:: Material supplied ::
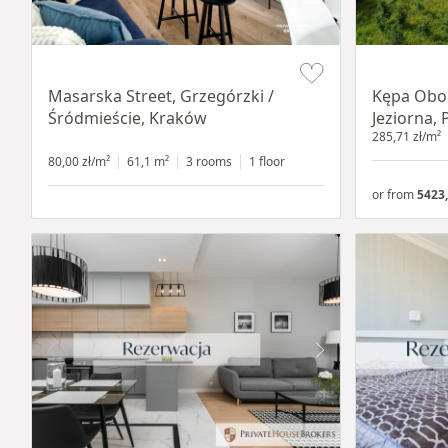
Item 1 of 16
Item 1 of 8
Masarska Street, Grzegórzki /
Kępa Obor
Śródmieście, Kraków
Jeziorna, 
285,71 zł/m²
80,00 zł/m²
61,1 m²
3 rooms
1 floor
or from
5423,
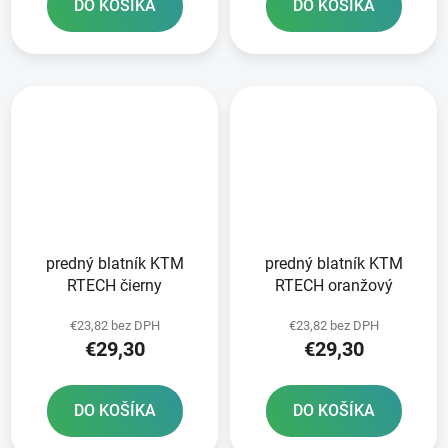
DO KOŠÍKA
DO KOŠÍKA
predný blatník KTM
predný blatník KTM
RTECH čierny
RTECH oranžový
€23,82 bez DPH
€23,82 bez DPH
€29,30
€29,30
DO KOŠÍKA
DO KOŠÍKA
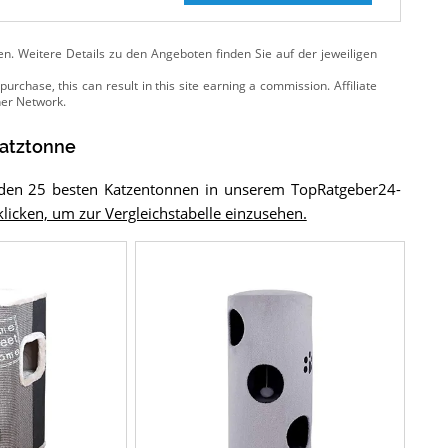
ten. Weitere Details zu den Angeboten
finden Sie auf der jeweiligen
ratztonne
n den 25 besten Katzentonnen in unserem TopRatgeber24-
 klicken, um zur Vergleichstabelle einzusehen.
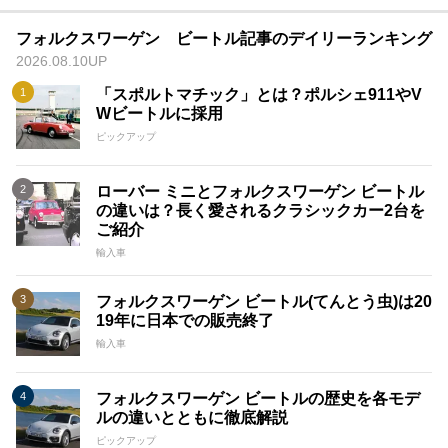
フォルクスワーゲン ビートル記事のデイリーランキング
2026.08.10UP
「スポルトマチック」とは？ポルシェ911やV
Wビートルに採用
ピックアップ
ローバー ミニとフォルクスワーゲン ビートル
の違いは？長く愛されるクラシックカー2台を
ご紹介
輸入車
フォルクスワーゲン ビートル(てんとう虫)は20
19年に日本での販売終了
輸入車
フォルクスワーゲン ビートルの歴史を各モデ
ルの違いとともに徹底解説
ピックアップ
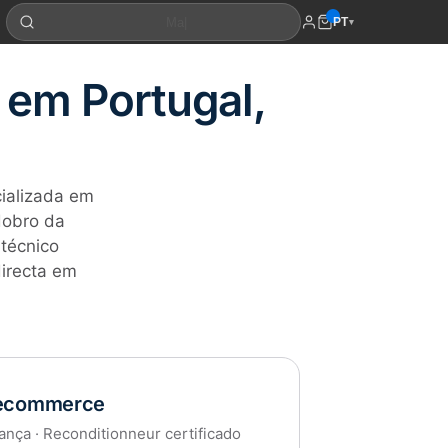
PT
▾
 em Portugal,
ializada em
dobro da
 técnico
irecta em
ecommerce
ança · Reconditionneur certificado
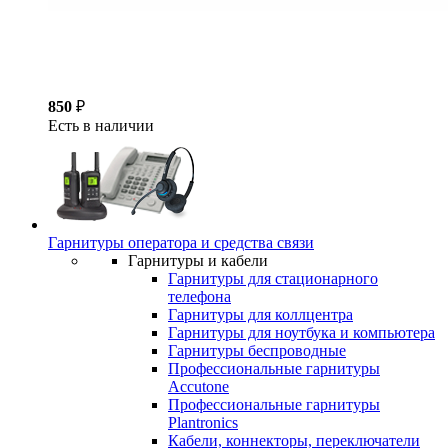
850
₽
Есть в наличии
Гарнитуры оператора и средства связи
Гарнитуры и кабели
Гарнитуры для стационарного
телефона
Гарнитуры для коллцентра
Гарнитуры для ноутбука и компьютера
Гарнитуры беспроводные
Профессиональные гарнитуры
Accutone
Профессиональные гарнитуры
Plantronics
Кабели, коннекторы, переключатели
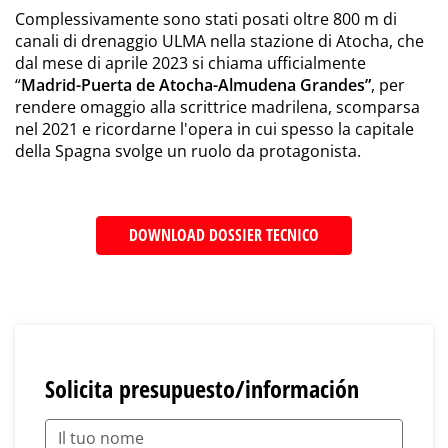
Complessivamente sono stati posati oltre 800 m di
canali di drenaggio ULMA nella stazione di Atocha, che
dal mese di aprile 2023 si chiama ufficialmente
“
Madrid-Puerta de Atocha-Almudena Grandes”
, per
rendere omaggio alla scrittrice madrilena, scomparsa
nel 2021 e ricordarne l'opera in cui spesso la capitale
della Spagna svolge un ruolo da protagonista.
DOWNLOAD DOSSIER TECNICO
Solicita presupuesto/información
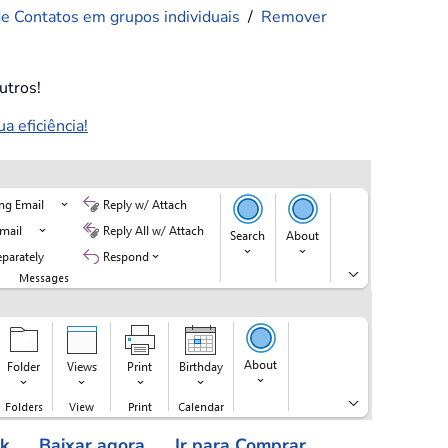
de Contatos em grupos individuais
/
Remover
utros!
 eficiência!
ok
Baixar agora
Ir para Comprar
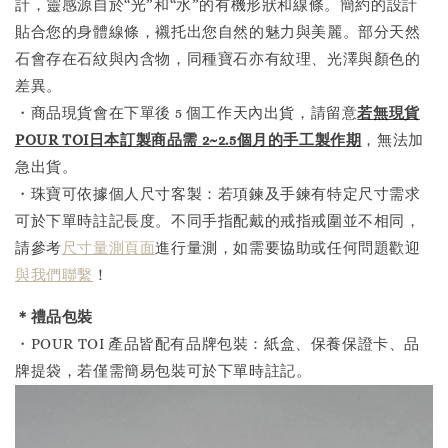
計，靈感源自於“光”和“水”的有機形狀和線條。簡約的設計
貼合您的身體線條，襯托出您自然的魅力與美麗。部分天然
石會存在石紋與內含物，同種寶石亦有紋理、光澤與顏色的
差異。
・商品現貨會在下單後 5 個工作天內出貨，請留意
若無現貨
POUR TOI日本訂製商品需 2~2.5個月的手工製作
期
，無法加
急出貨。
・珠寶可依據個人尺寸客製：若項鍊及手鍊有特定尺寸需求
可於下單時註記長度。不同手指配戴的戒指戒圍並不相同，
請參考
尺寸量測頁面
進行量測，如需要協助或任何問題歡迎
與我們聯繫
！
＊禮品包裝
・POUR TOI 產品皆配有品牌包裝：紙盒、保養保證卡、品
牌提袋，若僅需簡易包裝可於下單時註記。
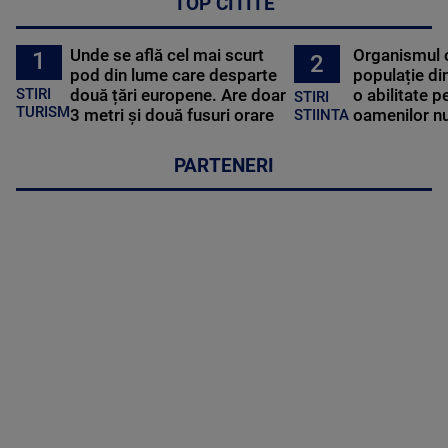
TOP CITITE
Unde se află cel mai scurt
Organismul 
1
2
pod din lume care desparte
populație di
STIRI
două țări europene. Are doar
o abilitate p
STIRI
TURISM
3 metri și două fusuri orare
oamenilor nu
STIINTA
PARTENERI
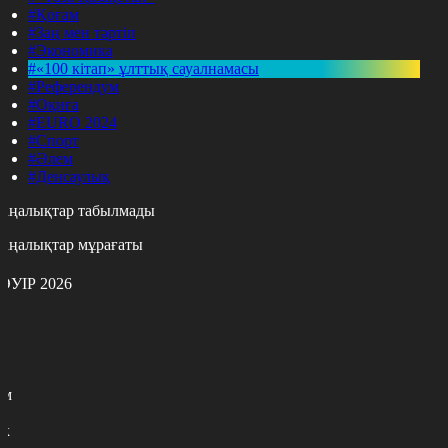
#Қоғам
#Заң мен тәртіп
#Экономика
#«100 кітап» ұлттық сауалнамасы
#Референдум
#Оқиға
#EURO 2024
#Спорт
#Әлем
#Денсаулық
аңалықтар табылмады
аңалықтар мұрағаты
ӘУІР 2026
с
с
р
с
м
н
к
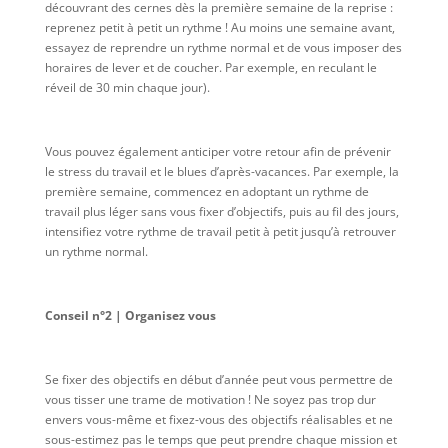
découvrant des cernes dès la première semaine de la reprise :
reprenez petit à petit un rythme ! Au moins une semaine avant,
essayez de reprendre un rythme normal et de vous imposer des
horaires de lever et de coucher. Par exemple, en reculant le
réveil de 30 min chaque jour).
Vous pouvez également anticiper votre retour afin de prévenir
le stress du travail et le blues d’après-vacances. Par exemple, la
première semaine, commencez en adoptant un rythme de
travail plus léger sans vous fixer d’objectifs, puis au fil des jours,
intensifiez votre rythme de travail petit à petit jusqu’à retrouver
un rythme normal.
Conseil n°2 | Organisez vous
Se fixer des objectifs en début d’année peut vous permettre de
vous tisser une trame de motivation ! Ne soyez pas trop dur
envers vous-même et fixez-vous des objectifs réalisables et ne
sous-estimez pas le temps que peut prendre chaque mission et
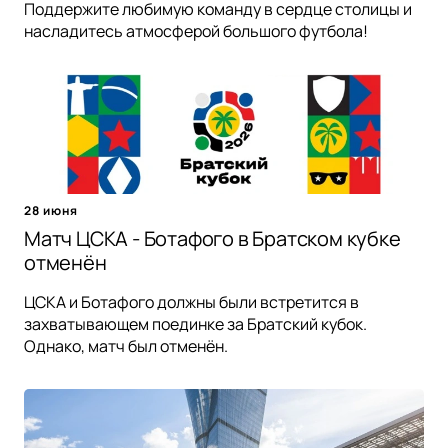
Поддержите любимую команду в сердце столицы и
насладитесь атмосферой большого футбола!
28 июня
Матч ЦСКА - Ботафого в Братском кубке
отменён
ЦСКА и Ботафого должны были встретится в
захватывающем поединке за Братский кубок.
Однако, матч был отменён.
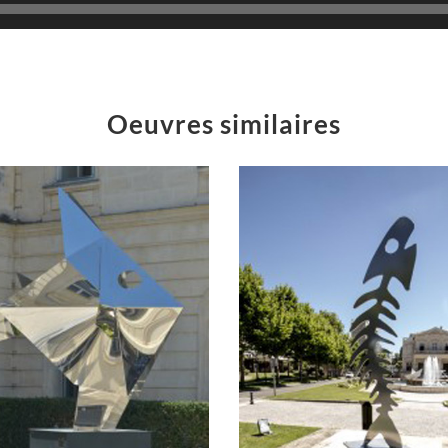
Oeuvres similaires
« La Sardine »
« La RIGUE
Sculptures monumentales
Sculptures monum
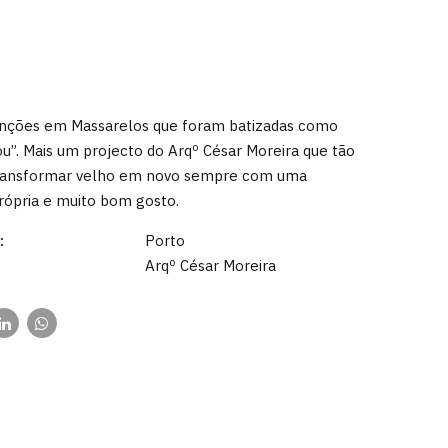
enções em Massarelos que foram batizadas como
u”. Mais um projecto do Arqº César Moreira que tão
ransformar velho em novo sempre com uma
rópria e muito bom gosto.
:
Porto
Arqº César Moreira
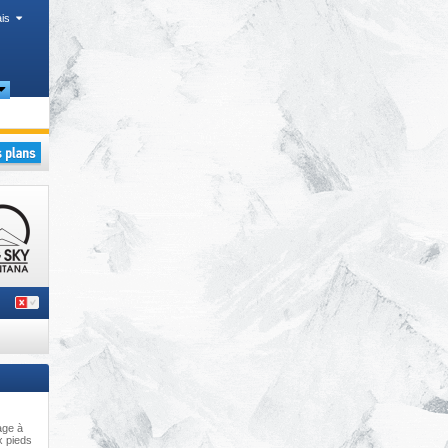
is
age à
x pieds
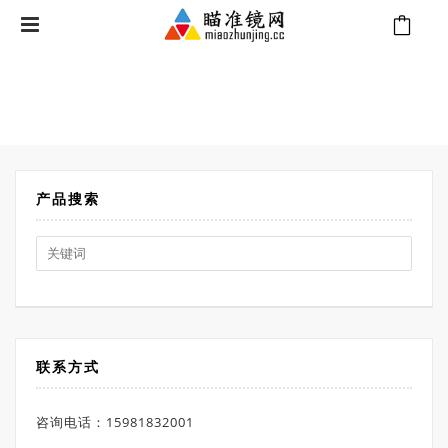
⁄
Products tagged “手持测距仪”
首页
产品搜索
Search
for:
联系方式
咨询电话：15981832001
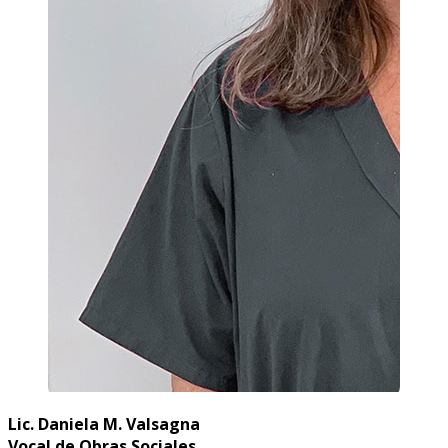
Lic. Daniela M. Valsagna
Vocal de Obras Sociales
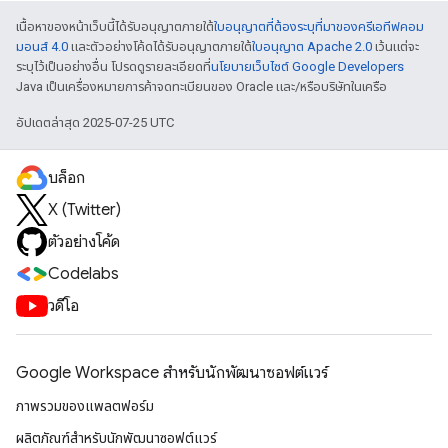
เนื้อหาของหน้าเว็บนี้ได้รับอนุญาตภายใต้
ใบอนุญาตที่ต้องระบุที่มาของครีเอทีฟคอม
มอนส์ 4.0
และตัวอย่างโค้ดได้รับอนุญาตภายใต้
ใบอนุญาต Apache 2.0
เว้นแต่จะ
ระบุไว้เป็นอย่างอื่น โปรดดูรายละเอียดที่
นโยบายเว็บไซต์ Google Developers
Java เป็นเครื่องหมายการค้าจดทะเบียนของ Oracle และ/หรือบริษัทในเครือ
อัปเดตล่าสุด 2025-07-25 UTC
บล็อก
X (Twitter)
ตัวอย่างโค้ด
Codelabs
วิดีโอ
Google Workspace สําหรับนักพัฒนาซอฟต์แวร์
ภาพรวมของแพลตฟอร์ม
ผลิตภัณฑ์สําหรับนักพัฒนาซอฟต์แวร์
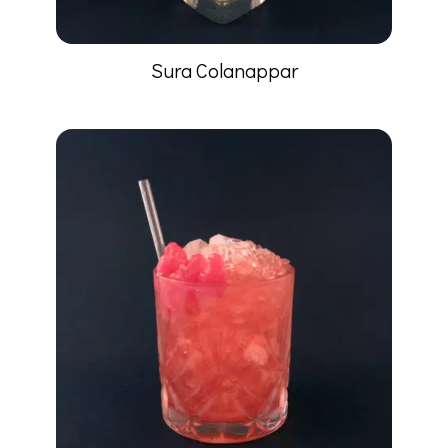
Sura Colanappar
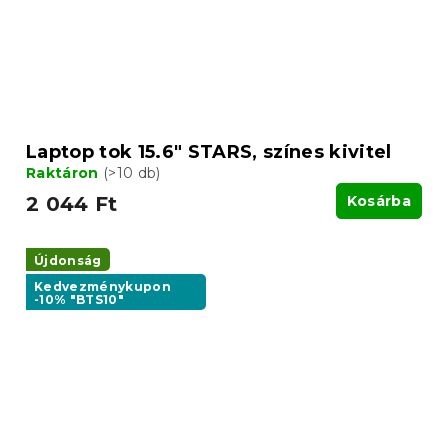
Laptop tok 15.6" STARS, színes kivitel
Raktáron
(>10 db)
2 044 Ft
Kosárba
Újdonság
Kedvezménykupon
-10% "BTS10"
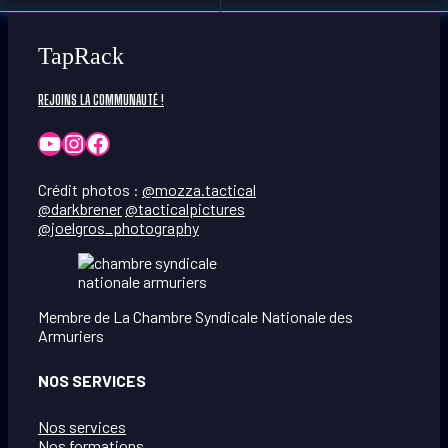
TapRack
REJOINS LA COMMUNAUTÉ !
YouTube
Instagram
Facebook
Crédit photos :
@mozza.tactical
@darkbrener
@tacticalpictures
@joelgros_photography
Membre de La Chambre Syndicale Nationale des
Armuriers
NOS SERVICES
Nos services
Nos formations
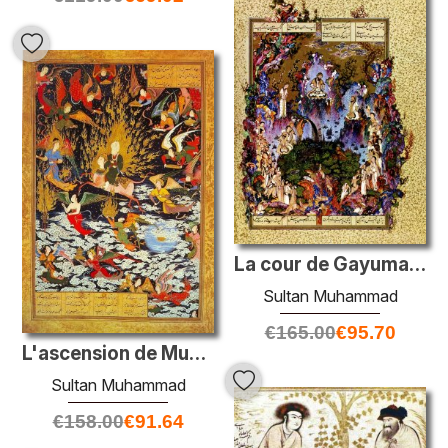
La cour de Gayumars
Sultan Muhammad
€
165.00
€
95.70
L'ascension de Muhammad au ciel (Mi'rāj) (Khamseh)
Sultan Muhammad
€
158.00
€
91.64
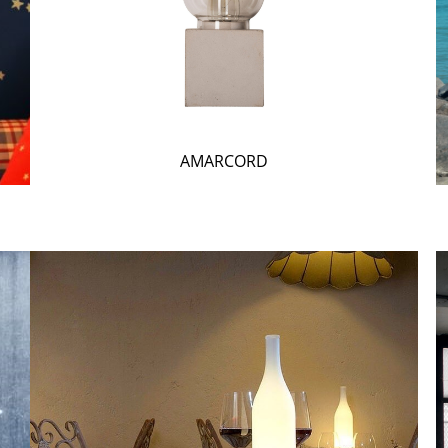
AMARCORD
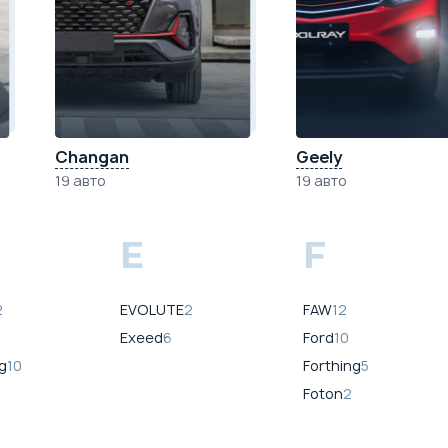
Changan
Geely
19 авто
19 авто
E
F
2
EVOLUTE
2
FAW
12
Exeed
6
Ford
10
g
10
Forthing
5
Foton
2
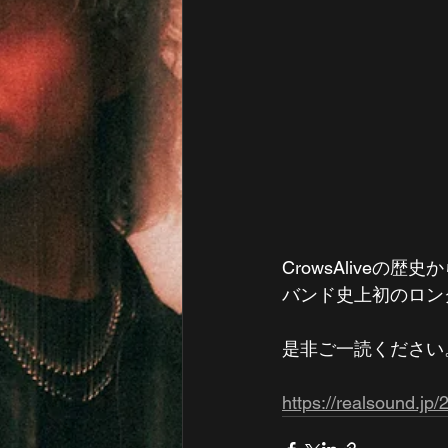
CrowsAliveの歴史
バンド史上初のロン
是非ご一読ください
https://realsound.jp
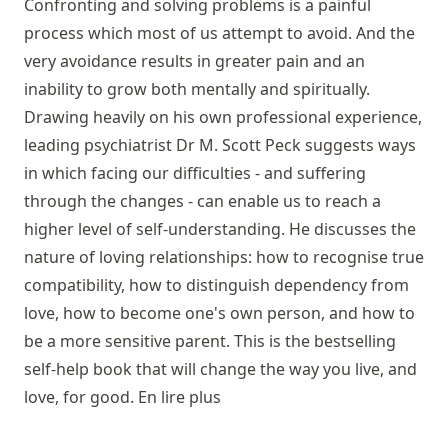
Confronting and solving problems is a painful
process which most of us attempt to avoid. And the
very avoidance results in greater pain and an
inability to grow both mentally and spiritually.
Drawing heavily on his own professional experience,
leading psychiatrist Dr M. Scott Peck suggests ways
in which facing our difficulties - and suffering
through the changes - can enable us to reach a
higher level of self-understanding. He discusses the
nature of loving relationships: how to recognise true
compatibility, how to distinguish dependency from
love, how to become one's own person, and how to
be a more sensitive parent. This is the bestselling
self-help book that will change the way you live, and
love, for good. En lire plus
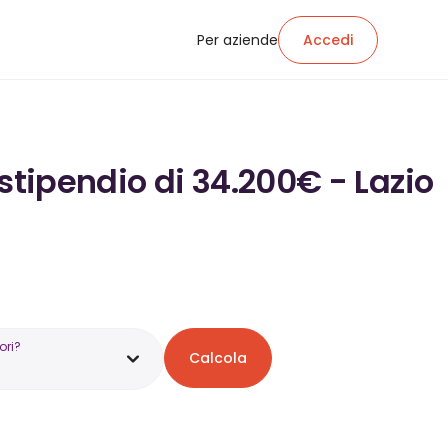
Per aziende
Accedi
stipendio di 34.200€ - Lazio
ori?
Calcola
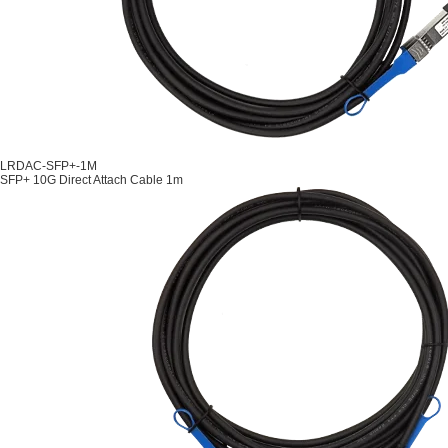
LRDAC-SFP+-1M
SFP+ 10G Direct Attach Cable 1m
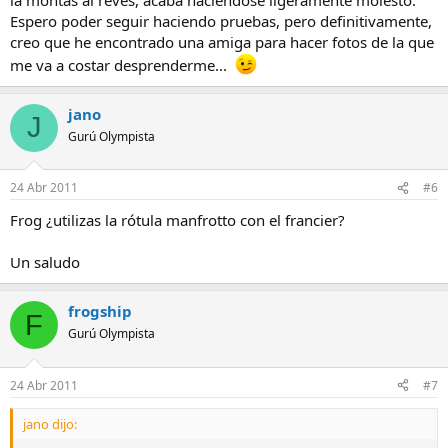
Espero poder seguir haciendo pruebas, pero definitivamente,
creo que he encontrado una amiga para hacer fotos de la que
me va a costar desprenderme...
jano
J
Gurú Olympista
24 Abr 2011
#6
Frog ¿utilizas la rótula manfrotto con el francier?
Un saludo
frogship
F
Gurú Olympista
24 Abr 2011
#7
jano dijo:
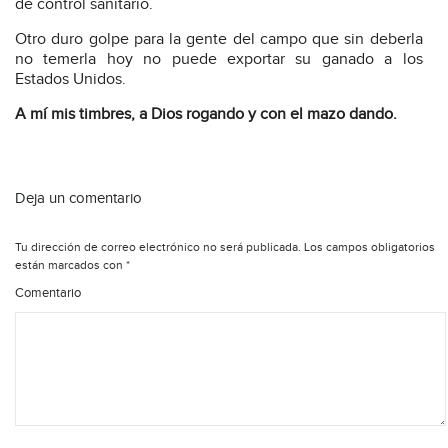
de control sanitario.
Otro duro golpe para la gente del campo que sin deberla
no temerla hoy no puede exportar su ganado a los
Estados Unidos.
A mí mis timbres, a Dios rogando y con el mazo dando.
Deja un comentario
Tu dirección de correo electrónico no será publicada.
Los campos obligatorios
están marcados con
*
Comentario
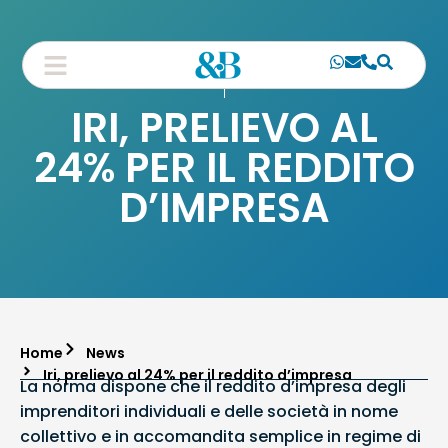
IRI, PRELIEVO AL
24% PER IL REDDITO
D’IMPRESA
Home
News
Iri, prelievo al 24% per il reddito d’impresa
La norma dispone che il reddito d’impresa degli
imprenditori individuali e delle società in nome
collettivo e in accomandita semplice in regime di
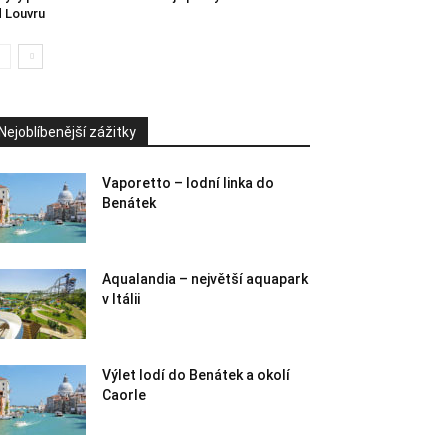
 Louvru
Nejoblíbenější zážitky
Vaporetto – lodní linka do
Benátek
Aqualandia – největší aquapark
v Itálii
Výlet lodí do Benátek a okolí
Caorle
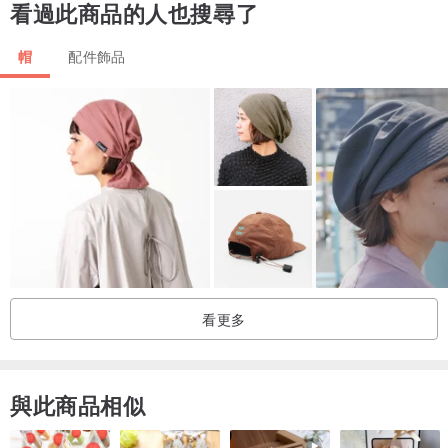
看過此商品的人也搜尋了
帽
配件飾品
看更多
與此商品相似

:: Task statement ::
For each line in the entries that holds "votre", return that line.

:: Solution below ::
Vous pouvez également anticiper votre retour afin de prévenir
intensifiez votre rythme de travail petit à petit jusqu’à retrouver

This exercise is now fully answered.